Friday, November 17, 2017

Quote of the Day (Calvin Trillin, on Skyscraper Restaurants)



"I never eat in a restaurant that’s over a hundred feet off the ground and won’t stand still.” —American journalist, humorist, and gourmand Calvin Trillin, American Fried: Adventures of a Happy Eater (1974)

(Photo of Calvin Trillin taken at a discussion at Dartmouth College, February 2011.)

Thursday, November 16, 2017

Quote of the Day (Anthony Trollope, on How a Mind Is Made Up)



"A man's mind will very gradually refuse to make itself up until it is driven and compelled by emergency."— British novelist Anthony Trollope (1815-1882), Ayala’s Angel (1880)

Wednesday, November 15, 2017

Quote of the Day (Nathaniel Hawthorne, on ‘Autumnal Sunshine’)



“I cannot endure to waste anything so precious as autumnal sunshine by staying in the house."—American novelist/short-story writer Nathaniel Hawthorne (1804-1864), Oct. 10, 1842 notebook entry, The American Notebooks (1875)

(I took the photo accompanying this post nine years ago in the Ramapo Mountain State Forest in northern New Jersey.

Tuesday, November 14, 2017

Quote of the Day (John Oates, on the Origin of ‘Philly Soul’)



“Philadelphia was the first major city north of the Mason-Dixon Line, and the first place that many African-Americans settled in. They brought their experience from the deep south, and it combined with the Anglo-Saxon, classical tradition from Europe that was already in the city. So that is how you come to get that sound, of these lush string accompaniments playing alongside an incredible rhythmic groove, which is the soul of the music.”—Singer-songwriter John Oates, quoted in Peter Aspden, “The Making of Philly Soul,” The Financial Times, Oct. 14-15, 2017

Peter Aspden’s interview with John Oates and musical partner Daryl Hall allows those two genre-benders to speak, articulately and passionately, about the whole arc of their careers, including, as here, their formative influences. But I wish the article could have explored in greater depth the producers and musicians who made such an indelible contribution to the music of the 1970s.
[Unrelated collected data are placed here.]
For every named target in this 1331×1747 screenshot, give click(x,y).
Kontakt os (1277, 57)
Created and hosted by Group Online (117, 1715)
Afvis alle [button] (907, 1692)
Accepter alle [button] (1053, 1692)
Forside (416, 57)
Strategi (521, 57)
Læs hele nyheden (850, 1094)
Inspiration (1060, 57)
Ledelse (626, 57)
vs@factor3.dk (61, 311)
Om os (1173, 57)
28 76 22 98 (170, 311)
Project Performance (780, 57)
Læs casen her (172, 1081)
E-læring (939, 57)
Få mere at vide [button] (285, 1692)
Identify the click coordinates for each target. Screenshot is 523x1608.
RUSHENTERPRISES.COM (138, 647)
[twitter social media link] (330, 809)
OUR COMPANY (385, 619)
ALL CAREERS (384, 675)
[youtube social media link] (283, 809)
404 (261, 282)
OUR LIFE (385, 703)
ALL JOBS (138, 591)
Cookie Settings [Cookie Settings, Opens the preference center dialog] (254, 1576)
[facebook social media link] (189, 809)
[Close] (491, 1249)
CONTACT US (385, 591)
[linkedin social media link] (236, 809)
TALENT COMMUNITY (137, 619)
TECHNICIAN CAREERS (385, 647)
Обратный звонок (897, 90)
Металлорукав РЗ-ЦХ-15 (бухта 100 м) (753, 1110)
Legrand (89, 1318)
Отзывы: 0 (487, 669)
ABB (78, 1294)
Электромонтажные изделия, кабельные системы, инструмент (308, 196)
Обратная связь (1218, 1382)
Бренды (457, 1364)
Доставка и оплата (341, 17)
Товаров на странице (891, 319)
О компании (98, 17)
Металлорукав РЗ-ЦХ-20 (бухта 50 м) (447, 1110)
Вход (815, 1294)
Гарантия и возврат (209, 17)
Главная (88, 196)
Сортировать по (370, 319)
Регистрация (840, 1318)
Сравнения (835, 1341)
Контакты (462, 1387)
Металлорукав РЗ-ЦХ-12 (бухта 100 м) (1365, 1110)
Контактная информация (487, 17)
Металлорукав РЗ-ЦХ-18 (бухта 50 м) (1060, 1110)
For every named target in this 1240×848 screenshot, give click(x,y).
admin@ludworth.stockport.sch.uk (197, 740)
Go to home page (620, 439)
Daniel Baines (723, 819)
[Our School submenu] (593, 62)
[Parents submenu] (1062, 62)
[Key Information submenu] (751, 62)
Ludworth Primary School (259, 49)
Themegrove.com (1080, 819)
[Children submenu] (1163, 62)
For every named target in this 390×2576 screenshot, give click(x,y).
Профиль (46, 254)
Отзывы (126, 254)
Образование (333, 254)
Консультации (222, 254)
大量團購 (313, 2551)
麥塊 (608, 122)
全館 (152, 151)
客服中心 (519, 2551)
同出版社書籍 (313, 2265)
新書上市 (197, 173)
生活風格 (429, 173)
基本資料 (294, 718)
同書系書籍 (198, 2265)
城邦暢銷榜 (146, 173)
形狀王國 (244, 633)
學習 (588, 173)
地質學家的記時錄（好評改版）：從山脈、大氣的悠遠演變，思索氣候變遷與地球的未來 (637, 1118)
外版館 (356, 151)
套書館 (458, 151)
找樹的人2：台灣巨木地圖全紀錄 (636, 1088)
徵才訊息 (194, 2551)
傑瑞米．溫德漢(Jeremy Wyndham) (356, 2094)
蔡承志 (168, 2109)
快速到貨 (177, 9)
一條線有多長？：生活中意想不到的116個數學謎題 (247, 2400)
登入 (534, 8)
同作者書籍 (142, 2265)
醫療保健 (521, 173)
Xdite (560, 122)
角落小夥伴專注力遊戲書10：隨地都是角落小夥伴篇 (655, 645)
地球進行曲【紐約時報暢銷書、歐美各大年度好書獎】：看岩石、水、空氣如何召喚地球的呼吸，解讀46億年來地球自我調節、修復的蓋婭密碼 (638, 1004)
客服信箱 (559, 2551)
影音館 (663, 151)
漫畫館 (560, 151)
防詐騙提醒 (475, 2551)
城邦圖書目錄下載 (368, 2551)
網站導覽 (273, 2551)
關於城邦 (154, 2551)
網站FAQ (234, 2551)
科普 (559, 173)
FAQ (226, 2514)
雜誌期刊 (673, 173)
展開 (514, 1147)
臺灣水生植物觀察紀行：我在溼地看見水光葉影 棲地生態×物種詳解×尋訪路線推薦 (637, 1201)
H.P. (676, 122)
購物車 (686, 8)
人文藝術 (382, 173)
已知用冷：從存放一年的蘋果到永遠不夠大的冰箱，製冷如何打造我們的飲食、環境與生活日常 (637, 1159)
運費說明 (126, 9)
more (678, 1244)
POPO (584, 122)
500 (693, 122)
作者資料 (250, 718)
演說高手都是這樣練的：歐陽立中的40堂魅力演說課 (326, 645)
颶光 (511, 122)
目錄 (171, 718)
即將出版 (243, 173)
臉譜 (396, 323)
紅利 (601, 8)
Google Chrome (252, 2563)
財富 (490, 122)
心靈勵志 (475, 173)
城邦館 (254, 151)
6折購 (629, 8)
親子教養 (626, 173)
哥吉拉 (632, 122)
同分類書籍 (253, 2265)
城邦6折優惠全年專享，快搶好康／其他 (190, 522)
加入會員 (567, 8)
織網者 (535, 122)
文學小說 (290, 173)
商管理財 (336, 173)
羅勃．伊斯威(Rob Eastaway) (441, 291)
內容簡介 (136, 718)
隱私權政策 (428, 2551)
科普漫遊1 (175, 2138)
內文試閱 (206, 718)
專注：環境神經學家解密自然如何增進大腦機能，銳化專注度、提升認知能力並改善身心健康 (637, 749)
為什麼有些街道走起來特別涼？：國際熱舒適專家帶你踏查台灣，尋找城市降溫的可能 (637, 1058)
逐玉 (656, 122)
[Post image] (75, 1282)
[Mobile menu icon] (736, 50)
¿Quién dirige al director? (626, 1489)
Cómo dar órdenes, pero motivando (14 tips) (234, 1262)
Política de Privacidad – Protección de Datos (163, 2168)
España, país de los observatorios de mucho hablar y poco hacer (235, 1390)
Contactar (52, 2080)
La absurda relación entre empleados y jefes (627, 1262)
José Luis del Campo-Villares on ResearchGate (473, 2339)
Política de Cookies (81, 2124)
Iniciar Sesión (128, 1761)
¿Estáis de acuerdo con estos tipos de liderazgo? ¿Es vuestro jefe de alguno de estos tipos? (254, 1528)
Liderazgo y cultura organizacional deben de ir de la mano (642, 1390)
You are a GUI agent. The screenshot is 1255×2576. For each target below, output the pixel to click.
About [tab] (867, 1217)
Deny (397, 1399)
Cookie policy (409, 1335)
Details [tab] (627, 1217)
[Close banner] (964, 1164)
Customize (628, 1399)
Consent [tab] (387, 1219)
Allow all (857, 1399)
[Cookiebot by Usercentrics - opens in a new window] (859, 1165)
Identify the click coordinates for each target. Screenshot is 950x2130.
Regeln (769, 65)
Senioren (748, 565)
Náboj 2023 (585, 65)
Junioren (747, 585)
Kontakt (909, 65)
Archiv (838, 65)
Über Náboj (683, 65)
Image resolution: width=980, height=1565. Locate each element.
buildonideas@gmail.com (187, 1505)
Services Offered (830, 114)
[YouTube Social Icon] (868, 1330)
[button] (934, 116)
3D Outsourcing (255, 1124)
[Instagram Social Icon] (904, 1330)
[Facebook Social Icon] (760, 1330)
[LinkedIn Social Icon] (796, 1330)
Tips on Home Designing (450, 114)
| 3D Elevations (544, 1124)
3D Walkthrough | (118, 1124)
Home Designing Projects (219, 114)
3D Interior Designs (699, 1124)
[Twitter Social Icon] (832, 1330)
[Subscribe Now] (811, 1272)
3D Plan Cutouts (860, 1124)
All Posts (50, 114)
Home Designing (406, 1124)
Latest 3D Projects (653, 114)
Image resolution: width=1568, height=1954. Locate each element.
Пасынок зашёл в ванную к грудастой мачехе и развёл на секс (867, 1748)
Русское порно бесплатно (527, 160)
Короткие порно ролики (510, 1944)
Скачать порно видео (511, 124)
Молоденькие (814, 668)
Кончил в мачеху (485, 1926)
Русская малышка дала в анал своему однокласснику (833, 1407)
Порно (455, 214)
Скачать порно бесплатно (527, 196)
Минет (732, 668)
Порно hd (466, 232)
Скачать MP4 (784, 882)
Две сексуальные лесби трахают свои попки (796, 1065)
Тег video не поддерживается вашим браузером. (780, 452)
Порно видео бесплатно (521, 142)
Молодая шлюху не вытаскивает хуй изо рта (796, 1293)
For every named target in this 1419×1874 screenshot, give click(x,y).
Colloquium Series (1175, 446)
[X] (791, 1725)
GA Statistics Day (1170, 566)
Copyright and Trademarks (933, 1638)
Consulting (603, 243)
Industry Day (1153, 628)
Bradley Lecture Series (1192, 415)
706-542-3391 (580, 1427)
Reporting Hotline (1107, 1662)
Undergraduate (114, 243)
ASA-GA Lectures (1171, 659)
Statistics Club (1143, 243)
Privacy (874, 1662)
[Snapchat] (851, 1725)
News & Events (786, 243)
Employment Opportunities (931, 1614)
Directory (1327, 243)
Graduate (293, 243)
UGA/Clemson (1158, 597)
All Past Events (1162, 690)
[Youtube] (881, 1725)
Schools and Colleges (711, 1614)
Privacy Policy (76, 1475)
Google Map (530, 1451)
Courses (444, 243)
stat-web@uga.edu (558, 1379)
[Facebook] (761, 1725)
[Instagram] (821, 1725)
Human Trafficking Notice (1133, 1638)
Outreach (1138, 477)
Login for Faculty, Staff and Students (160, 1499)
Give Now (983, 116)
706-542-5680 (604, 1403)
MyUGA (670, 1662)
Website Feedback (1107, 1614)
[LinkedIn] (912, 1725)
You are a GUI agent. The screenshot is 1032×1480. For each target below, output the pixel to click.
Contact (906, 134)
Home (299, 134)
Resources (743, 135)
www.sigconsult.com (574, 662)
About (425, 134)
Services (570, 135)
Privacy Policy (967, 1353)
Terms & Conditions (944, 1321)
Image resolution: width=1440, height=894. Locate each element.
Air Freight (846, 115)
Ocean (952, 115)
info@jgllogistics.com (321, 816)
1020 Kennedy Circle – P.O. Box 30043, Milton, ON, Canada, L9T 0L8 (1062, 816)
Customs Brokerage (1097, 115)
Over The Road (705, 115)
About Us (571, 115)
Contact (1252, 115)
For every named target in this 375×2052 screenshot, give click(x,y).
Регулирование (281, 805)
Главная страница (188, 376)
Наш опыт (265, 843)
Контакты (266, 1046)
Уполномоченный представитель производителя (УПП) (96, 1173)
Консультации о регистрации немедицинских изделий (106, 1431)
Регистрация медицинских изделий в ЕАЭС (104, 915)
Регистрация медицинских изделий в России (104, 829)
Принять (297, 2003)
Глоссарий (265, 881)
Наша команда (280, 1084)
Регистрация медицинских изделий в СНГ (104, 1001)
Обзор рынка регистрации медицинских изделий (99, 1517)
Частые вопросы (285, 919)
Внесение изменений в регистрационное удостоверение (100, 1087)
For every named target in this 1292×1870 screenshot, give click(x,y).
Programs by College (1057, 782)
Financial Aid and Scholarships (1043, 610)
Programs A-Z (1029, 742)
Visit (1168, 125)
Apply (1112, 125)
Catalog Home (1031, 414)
So, I’ll take up the task, in a list that is probably woefully incomplete: Kenny Gamble and Leon Huff, Thom Bell, the Spinners, the Stylistics, Harold Melvin and the Blue Notes, the O’Jays, Lou Rawls, Jerry Butler, Phyllis Hyman, Patti Labelle, and Billy Paul (whose “Me and Mrs. Jones” was covered by Hall and Oates in a barn-burner of a live performance in 2003).

(John Oates is pictured right with Daryl Hall, in this photo taken and pasted on Flicker by Gary Harris, Oct. 1, 2008.)

Monday, November 13, 2017

Quote of the Day (James Thurber, Parodying the Femme Fatale)



“Then she came into the room. She was tall and thin and had a white frowning forehead and soft eyes. She wasn’t much to look at but she was something to think about….She leaned over the chair where I was sitting and bit me in the ear.”—American humorist James Thurber (1894-1961), “Hell Only Breaks Loose Once” (written after reading James M. Cain’s The Postman Always Rings Twice), in The Middle Aged Man on the Flying Trapeze (1935)

(The image accompanying this post is from the original film adaptation of The Postman Always Rings Twice, starring Lana Turner and John Garfield. Needless to say, the smoldering Ms. Turner was far closer to the conception of Cain’s femme fatale than the woman in Thurber’s hilarious parody.)

Sunday, November 12, 2017

Quote of the Day (Tyree Daye, on God ‘Soft-Spoken’)



"
There are moments you can hear God
say things soft-spoken, the sun
settling between thin pines."—Tyree Daye, “Tamed,” in The New York Times Magazine, Nov. 4, 2017

I took the picture accompanying this post a year ago, in Allison Park, in my hometown, Englewood, NJ.